Try a new experiment with the new layout. Manually solder another 22µF cap directly between the pins of JP2 on the bottom of the board. Then clip the scope probe ground to the "-" pin (not some other ground point on the board, directly to the "-" pin only) and hook the probe itself to the "+" pin (again, right at the pin, not some other point on the output voltage net). Make sure nothing else is connected to the board, including any other scope probes, ground clips, grounding wires, etc. The only other connection should be the battery, which should also not be connected to anything else. Keep this setup at least a foot or so away from anything else conductive, particularly anything grounded. Now look a the output waveform. I suspect you will see substantially less of the noise that appeared to be in the first scope trace you posted.
2) I highly recommend AGAINST cutting ground anywhere near high-speed signals.
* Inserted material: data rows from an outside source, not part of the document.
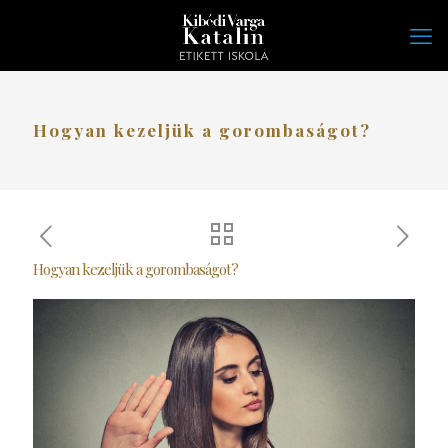
Hogyan kezeljük a gorombaságot?
Hogyan kezeljük a gorombaságot?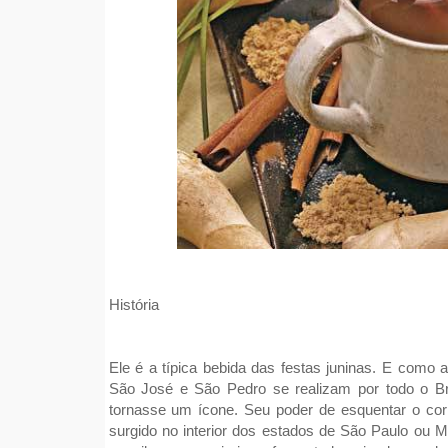
História
Ele é a típica bebida das festas juninas. E co
São José e São Pedro se realizam por todo o Bra
tornasse um ícone. Seu poder de esquentar o c
surgido no interior dos estados de São Paulo ou 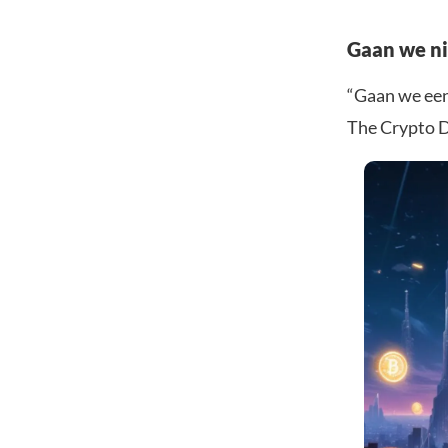
Gaan we ni
“Gaan we een 
The Crypto Do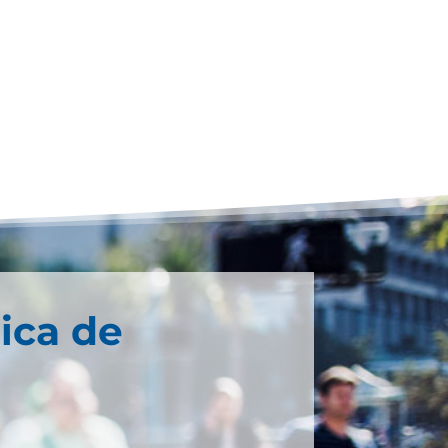
ica de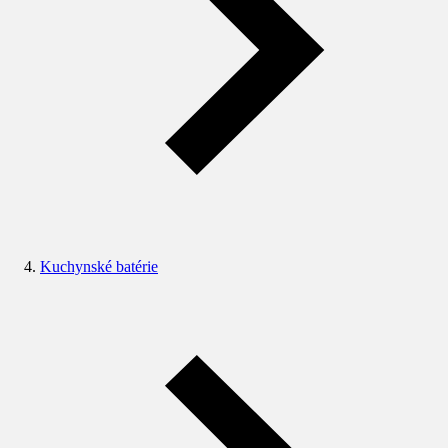
Kuchynské batérie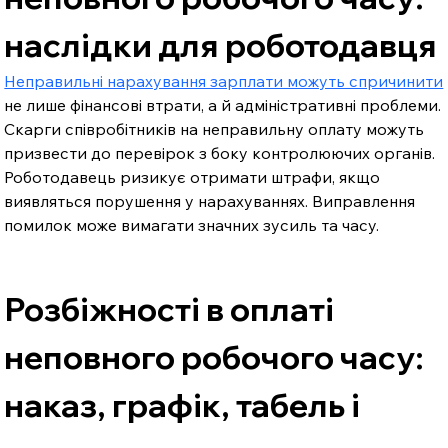
наслідки для роботодавця
Неправильні нарахування зарплати можуть спричинити
не лише фінансові втрати, а й адміністративні проблеми. 
Скарги співробітників на неправильну оплату можуть 
призвести до перевірок з боку контролюючих органів. 
Роботодавець ризикує отримати штрафи, якщо 
виявляться порушення у нарахуваннях. Виправлення 
помилок може вимагати значних зусиль та часу.
Розбіжності в оплаті 
неповного робочого часу: 
наказ, графік, табель і 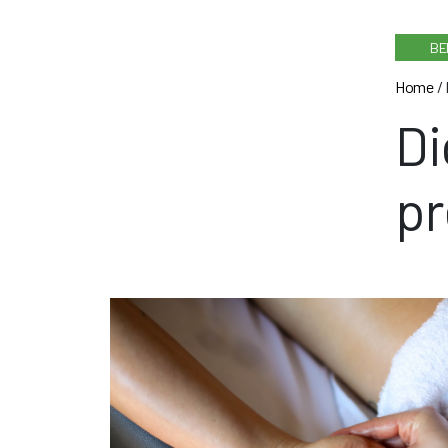
BE
Home
/
Di
pr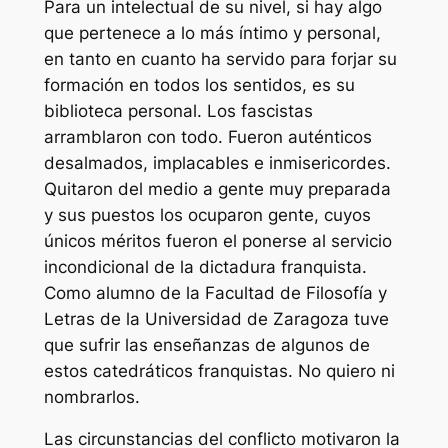
Para un intelectual de su nivel, si hay algo
que pertenece a lo más íntimo y personal,
en tanto en cuanto ha servido para forjar su
formación en todos los sentidos, es su
biblioteca personal. Los fascistas
arramblaron con todo. Fueron auténticos
desalmados, implacables e inmisericordes.
Quitaron del medio a gente muy preparada
y sus puestos los ocuparon gente, cuyos
únicos méritos fueron el ponerse al servicio
incondicional de la dictadura franquista.
Como alumno de la Facultad de Filosofía y
Letras de la Universidad de Zaragoza tuve
que sufrir las enseñanzas de algunos de
estos catedráticos franquistas. No quiero ni
nombrarlos.
Las circunstancias del conflicto motivaron la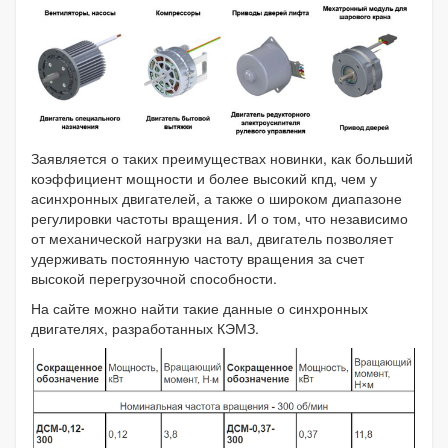
Заявляется о таких преимуществах новинки, как больший
коэффициент мощности и более высокий кпд, чем у
асинхронных двигателей, а также о широком диапазоне
регулировки частоты вращения. И о том, что независимо
от механической нагрузки на вал, двигатель позволяет
удерживать постоянную частоту вращения за счет
высокой перегрузочной способности.
На сайте можно найти такие данные о синхронных
двигателях, разработанных КЭМЗ.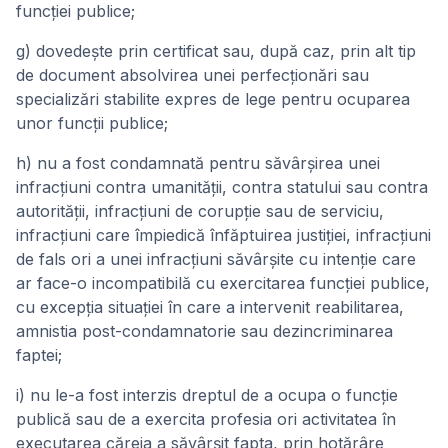
funcţiei publice;
g) dovedeşte prin certificat sau, după caz, prin alt tip
de document absolvirea unei perfecţionări sau
specializări stabilite expres de lege pentru ocuparea
unor funcţii publice;
h) nu a fost condamnată pentru săvârşirea unei
infracţiuni contra umanităţii, contra statului sau contra
autorităţii, infracţiuni de corupţie sau de serviciu,
infracţiuni care împiedică înfăptuirea justiţiei, infracţiuni
de fals ori a unei infracţiuni săvârşite cu intenţie care
ar face-o incompatibilă cu exercitarea funcţiei publice,
cu excepţia situaţiei în care a intervenit reabilitarea,
amnistia post-condamnatorie sau dezincriminarea
faptei;
i) nu le-a fost interzis dreptul de a ocupa o funcţie
publică sau de a exercita profesia ori activitatea în
executarea căreia a săvârşit fapta, prin hotărâre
Stray capacitance really doesn't have too much of an effect on digital electronics. Usually stray capacitance kills you when it acts to create a parasitic filter at the input of an op amp.
In fact, it is highly recommended to run your high-speed signals directly overtop of an unbroken ground plane; this is called a "microstrip". The reason is that high frequency current follows the path of least inductance. With a ground plane, this path will be a mirror image of the signal trace. This minimizes the size of the loop, which in turn minimizes radiated EMI.
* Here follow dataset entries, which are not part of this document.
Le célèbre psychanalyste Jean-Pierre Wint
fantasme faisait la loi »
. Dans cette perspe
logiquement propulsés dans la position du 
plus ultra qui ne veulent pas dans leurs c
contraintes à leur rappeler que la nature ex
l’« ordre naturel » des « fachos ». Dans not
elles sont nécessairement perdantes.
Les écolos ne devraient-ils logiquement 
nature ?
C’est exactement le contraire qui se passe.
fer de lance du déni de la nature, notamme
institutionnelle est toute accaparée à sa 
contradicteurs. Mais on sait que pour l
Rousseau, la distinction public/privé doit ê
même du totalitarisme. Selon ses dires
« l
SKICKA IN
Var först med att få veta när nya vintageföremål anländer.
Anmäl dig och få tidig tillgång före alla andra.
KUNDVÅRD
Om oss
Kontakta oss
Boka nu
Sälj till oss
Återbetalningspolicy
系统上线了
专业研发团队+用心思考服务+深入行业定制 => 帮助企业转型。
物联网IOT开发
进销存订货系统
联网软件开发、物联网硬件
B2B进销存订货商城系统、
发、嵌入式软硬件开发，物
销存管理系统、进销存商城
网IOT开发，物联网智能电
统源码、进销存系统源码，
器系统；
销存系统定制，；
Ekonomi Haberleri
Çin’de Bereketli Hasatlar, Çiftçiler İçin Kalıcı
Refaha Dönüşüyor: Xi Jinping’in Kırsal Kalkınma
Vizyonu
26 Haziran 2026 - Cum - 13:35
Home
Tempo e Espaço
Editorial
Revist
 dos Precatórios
A very striking example of this can be seen on Dr. Howard Johnson's web site. See figures 8 and 9 for an example of high-frequency current taking the path of least inductance. (in case you didn't know, Dr. Johnson is an authority on signal integrity, author of the much lauded "High-Speed Digital Design: A Handbook of Black Magic")
It's important to note that any cuts in the ground plane underneath one of these high-speed digital signals will increase the size of the loop because the return current must take a detour around your cutout, which leads to increased emissions as well. You want a totally unbroken plane underneath all your digital signals. It's also important to note that the power plane is also a reference plane just like the ground plane, and from a high-frequency perspective these two planes are connected via bypass capacitors, so you can consider a high-frequency return current to "jump" planes near the caps.
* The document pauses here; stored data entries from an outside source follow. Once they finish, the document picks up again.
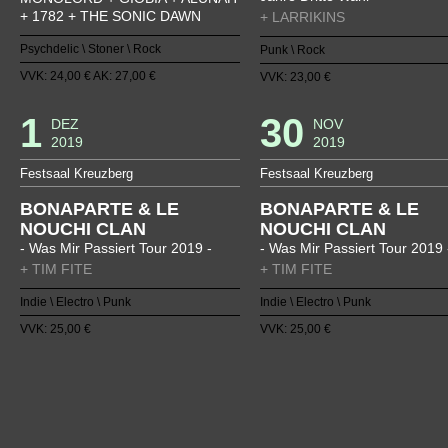
+ 1782 + THE SONIC DAWN
+ LARRIKINS
Psychdelic \ Stoner \ Rock
Punk \ Rock
VVK: 24,00 € AK: 27,00 €
VVK: 23,00 €
1
30
DEZ
NOV
2019
2019
Festsaal Kreuzberg
Festsaal Kreuzberg
BONAPARTE & LE
BONAPARTE & LE
NOUCHI CLAN
NOUCHI CLAN
- Was Mir Passiert Tour 2019 -
- Was Mir Passiert Tour 2019 
+ TIM FITE
+ TIM FITE
Indie \ Electro \ Punk
Indie \ Electro \ Punk
VVK: 25,00 €
VVK: 25,00 €
1
2
3
4
5
6
7
8
9
10
11
12
13
14
15
1
38
39
40
41
42
43
44
45
46
47
48
49
50
51
52
5
75
76
77
78
79
80
81
82
83
84
85
86
87
88
89
9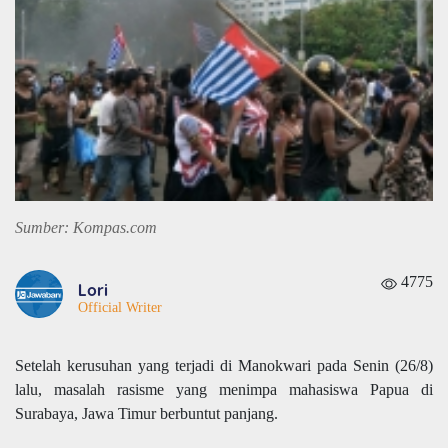
Sumber: Kompas.com
4775
Lori
Official Writer
Setelah kerusuhan yang terjadi di Manokwari pada Senin (26/8)
lalu, masalah rasisme yang menimpa mahasiswa Papua di
Surabaya, Jawa Timur berbuntut panjang.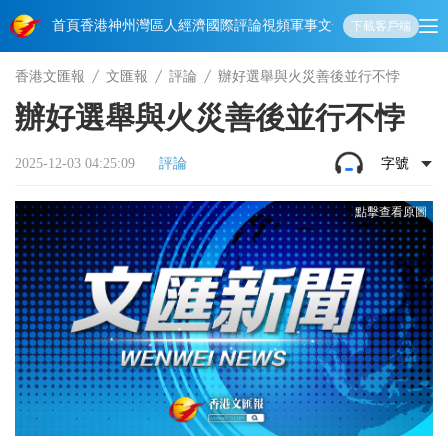
首頁
香港
神州
灣區人
經濟
國際
評論
視頻
軍事
文化
娛樂
生活
教育
體
下載客戶端
香港文匯報
文匯報
評論
辦好選舉與火災善後並行不悖
辦好選舉與火災善後並行不悖
2025-12-03 04:25:09
評論
字號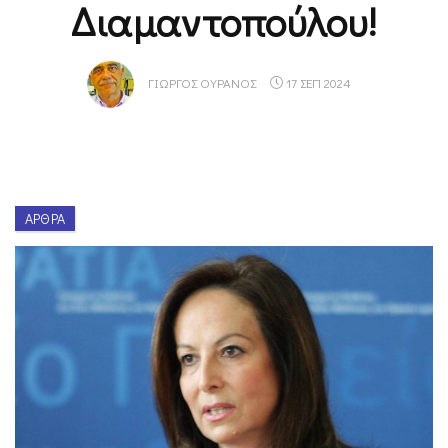
Διαμαντοπούλου!
ΓΙΏΡΓΟΣ ΟΥΡΑΝΌΣ
17 ΣΕΠ 2024
ΆΡΘΡΑ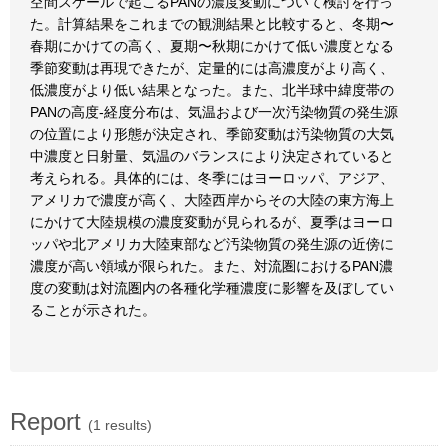
空間スケールで起こるPANの濃度変動について検討を行っ
た。計算結果をこれまでの観測結果と比較すると、冬期〜
春期にかけての高く、夏期〜秋期にかけて低い濃度となる
季節変動は再現できたが、定量的には高濃度がより高く、
低濃度がより低い結果となった。また、北半球中緯度帯の
PANの高度-経度分布は、気温および一次汚染物質の発生源
の位置により形態が決定され、季節変動は汚染物質の大気
中濃度と日射量、気温のバランスにより決定されていると
考えられる。具体的には、冬季にはヨーロッパ、アジア、
アメリカで濃度が高く、大陸西岸からその大陸の東方海上
にかけて大陸規模の濃度変動が見られるが、夏季はヨーロ
ッパや北アメリカ大陸東部など汚染物質の発生源の近傍に
濃度が高い領域が限られた。また、対流圏におけるPAN濃
度の変動は対流圏内の各種化学種濃度に影響を及ぼしてい
ることが示された。
Report
(1 results)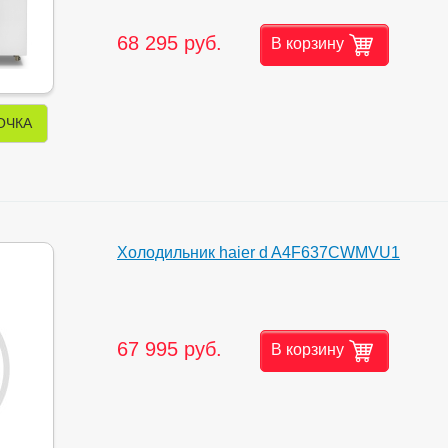
68 295 руб.
В корзину
ОЧКА
Холодильник haier d A4F637CWMVU1
67 995 руб.
В корзину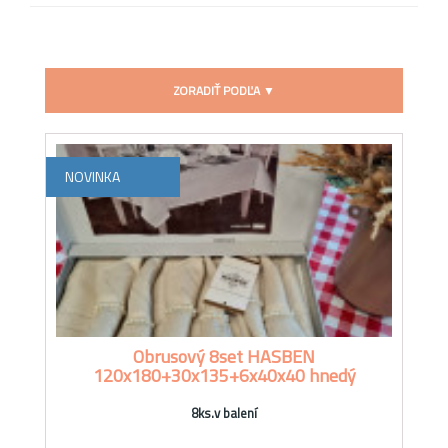
ZORADIŤ PODĽA ▼
NOVINKA
Obrusový 8set HASBEN
120x180+30x135+6x40x40 hnedý
8ks.v balení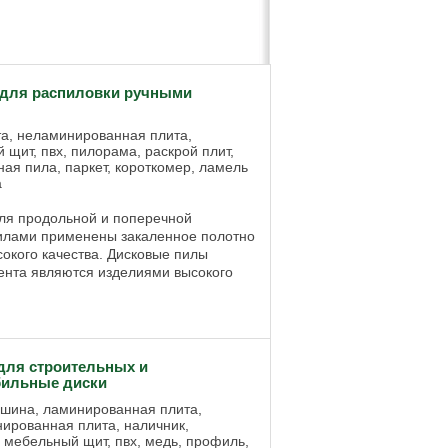
для распиловки ручными
та, неламинированная плита,
 щит, пвх, пилорама, раскрой плит,
ная пила, паркет, короткомер, ламель
а
ля продольной и поперечной
илами применены закаленное полотно
окого качества. Дисковые пилы
ента являются изделиями высокого
ля строительных и
бильные диски
ашина, ламинированная плита,
ированная плита, наличник,
 мебельный щит, пвх, медь, профиль,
3) If you have a good ground plane, there's pretty much no reason to use a guard trace. The exception would be the op amp I mentioned earlier, because you may have cut the ground plane underneath it. But you still need to worry about the parasitic capacitance of a guard trace. Once again, Dr. Johnson is here to help with pretty pictures.
4.1) I believe that multiple small vias will have better inductance properties since they are in parallel, versus one large via taking up approximately the same amount of space. Unfortunately I cannot remember what I read that led me to believe this. I think it's because inductance of a via is linearly inversely proportional to radius, but the area of the via is quadratically directly proportional to the radius. (source: Dr. Johnson again) Make the via radius 2x bigger, and it has half the inductance but takes up 4x as much area.
Best Answer
In many high-power AC/DC designs that I've worked on, we generally divide the ground planes up so that the power return is kept clear of the control return. The two planes are connected together at a single point. Where possible we try to shield as much control as possible with the control return plane, even gate drive signals.
Bear in mind that a good MOSFET driver sources and sinks a lot of current, so as long as your gate trace isn't too lengthy it's quite difficult to induce enough signal on the connection to interfere with the MOSFET drive.